Mário de Andrade, Diário Nacional 10/04/32


 

          Isso era pra ser um encarte, mas virou uma fonocaderneta. Digamos, um disco de música que saiu da tensão com a pesquisa: daí que o QR code nesse livrinho leve para as composições musicais, feitas em diálogo com os assuntos dos textos. Virou também uma espécie de mapa mudo - que é aquele mapa que tem só as fronteiras desenhadas, para ser preenchido com o que quiser. Nesse caso, fizemos um mapa mudo de São Paulo, que colorimos com sons.

          Para as bordas desse mapa paulista partimos da pesquisa de Mário de Andrade. Vão reeditados aqui dois textos pouco visitados do escritor, cuidadosas anotações feitas de corpo presente sobre festas paulistas: um Moçambique (em Santa Isabel, 1933) e uma Dança de Santa Cruz (em Carapicuíba, 1935). Estão repletos de questões fascinantes e pouco exploradas sobre a cultura tradicional do estado de São Paulo. Aliás, resolvemos reproduzir o texto integral de Mário, mantendo as acentuações, ritmos e grafias do original. 

         E mais: usamos gravações "de campo" da música tradicional paulista, feitas pela Discoteca Pública idealizada por Mário quando o escritor era diretor do Departamento de Cultura. Então, junto com os textos, essas gravações feitas em cidades do interior paulista há uns 80 anos compuseram nosso mapa mudo, sobre o qual derramamos tinta, fizemos riscos, adicionamos sons e escrevemos coisas.

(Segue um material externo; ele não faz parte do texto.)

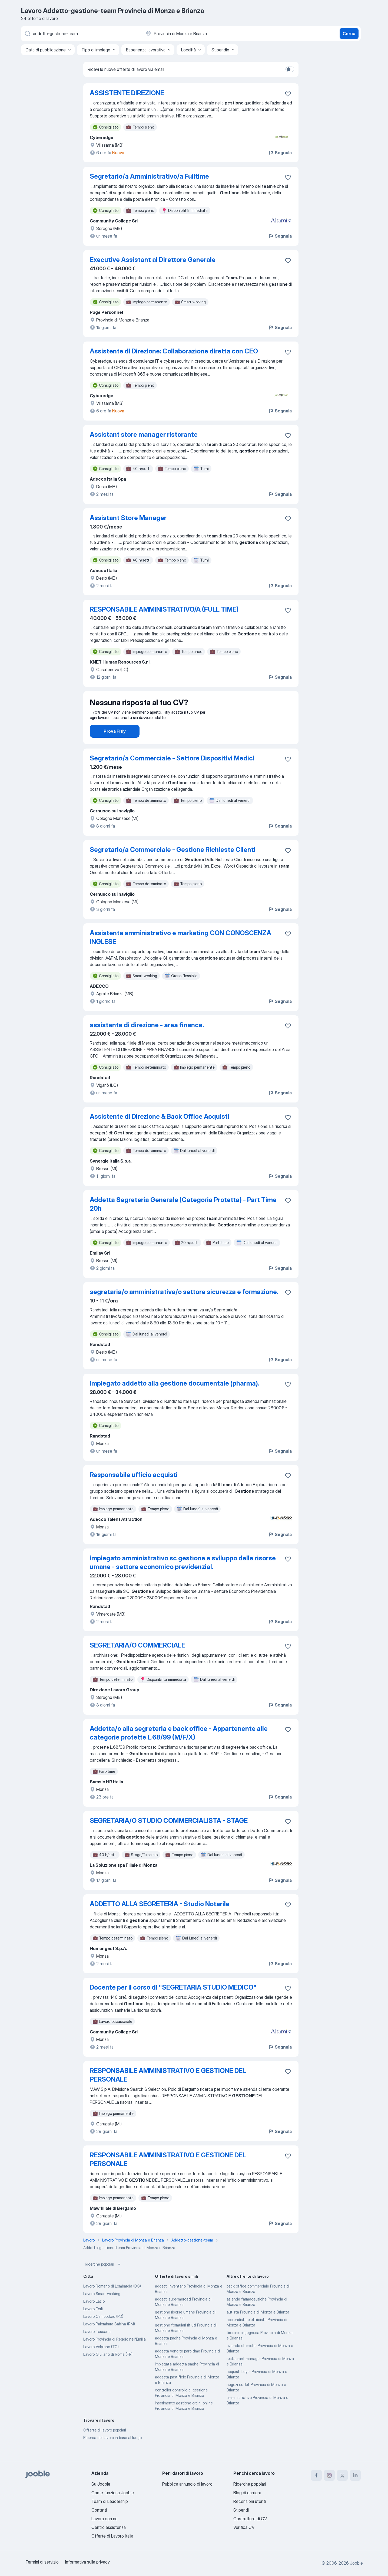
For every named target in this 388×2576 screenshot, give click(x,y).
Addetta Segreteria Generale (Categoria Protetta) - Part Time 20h (183, 1219)
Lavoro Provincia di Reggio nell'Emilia (114, 2354)
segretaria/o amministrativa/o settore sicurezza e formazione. (184, 1307)
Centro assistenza (108, 2527)
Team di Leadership (109, 2501)
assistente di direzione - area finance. (147, 1040)
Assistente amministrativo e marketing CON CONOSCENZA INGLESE (180, 952)
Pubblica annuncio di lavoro (187, 2484)
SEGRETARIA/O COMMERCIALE (137, 1660)
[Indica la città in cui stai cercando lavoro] (201, 33)
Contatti (99, 2510)
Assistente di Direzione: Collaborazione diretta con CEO (174, 351)
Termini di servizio (42, 2562)
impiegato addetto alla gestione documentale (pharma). (174, 1398)
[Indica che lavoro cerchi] (80, 33)
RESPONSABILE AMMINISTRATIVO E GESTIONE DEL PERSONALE (168, 2090)
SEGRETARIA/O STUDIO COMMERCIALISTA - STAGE (169, 1836)
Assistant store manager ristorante (144, 434)
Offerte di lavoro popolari (104, 2445)
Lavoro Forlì (93, 2324)
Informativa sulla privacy (87, 2562)
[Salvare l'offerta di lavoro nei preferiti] (288, 94)
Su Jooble (100, 2484)
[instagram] (329, 2475)
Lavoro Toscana (97, 2346)
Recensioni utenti (249, 2501)
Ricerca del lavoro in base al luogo (112, 2452)
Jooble (356, 2563)
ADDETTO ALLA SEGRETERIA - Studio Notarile (160, 1919)
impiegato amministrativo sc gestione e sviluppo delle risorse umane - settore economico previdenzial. (183, 1577)
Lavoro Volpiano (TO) (101, 2362)
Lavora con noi (104, 2518)
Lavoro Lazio (94, 2316)
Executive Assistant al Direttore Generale (152, 260)
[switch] (290, 69)
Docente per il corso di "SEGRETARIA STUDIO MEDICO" (173, 2002)
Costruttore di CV (250, 2518)
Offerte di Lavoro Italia (112, 2536)
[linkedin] (355, 2475)
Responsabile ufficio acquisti (134, 1490)
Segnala (280, 152)
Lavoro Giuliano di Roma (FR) (107, 2369)
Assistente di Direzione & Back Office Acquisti (159, 1132)
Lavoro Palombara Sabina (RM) (109, 2339)
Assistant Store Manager (128, 518)
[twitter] (342, 2475)
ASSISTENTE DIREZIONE (127, 93)
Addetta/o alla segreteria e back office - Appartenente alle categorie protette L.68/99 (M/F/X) (179, 1748)
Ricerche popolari (103, 2279)
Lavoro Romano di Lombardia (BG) (112, 2301)
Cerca (349, 33)
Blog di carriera (247, 2492)
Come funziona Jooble (112, 2492)
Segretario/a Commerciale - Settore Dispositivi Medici (172, 773)
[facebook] (316, 2475)
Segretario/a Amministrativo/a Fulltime (149, 176)
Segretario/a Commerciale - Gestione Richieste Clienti (173, 865)
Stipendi (241, 2510)
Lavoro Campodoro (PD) (103, 2331)
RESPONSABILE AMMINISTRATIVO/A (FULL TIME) (164, 609)
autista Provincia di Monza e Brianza (258, 2327)
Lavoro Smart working (101, 2308)
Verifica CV (243, 2527)
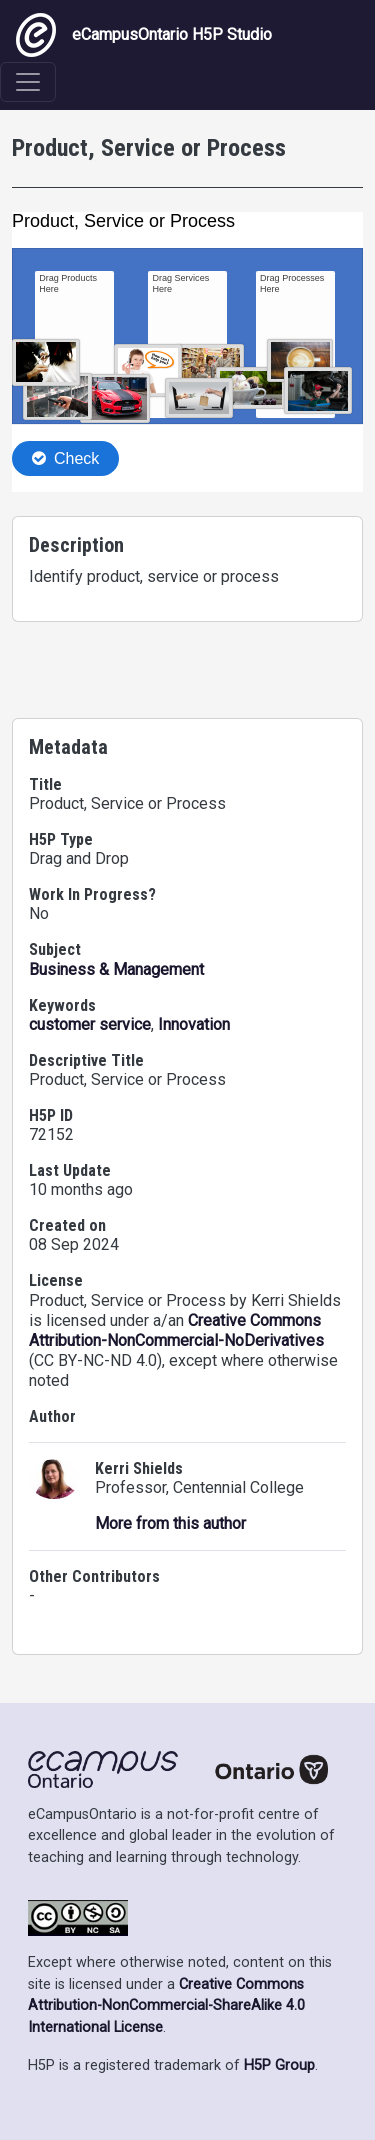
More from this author (170, 1523)
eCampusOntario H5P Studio (144, 35)
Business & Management (116, 969)
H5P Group (279, 2065)
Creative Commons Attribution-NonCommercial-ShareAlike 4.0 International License (166, 2006)
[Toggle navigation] (28, 82)
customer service (90, 1024)
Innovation (194, 1024)
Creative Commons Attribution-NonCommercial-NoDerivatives (176, 1330)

          Escrevemos também textos nossos, impressões sobre a rica pesquisa de Mário: da pioneira discoteca municipal criada pelo escritor fala o texto “São Paulo fonografado”, escrito junto com Biancamaria Binazzi - que amorosamente nos levou até o reino onde habitam surdamente, em estado de arquivo, os discos que usamos. (Agradecemos em particular a Rafael Vitor Barbosa Sousa, da Discoteca Oneyda Alvarenga do CCSP, que mediou os trâmites para conseguirmos incluir as gravações originais nesse site). Vale pensar que não apenas esses discos, mas também os textos, filmagens e fotografias feitas em São Paulo pela equipe do Departamento de Cultura são a gênese, o laboratório e, de certa forma, a parte primeira e paulista da famosa “Missão de pesquisas folclóricas”. Já o texto “Paulicéia desordenada – modernismo e poder” estuda o contexto político no qual Mário produziu esses estudos sobre cultura paulista; foi escrito em parceria com Carlos Pires, pós-graduado em desordenar ideias. Além desses, o texto "Mário de Andrade, Moçambique e a Santa Cruz" estuda em particular os meandros dos dois textos de Mário que reeditamos aqui.

 

          Enfim, Mapa-mudo, então, é uma galera, um catadão, um coletivo de compositores, instrumentistas e pesquisadores musicais. A presença de Ricardo Zohyo - contrabaixista, mestre e amigo - é um privilégio e um guia: sua composição “Insano”, um cateretê ao mesmo tempo bem paulista e experimental, abre nossos ouvidos para as insanidades do tradicional. Completando o rancho, temos o ponteado livre do piano de Daniel Grajew, a bateria roceira de João Fideles, Diogo Maia com seu grasnado exato de clarone, o violoncelo internacional de Ian Gottlieb e eu mesmo nas flautas, viola caipira e textos. Temos ainda Gustavo Vale na captação, mixagem e masterização, Maria Fernanda Carmo na revisão propositiva e criação online. 

 

         O resultado deu nisso, um livro sonoro, uma fonocaderneta. Não se sabe se terá serventia, se presta pra alguma coisa ou se ficará apenas cagado de ave. Da nossa parte, vamos tocandinho aqui nossa viola.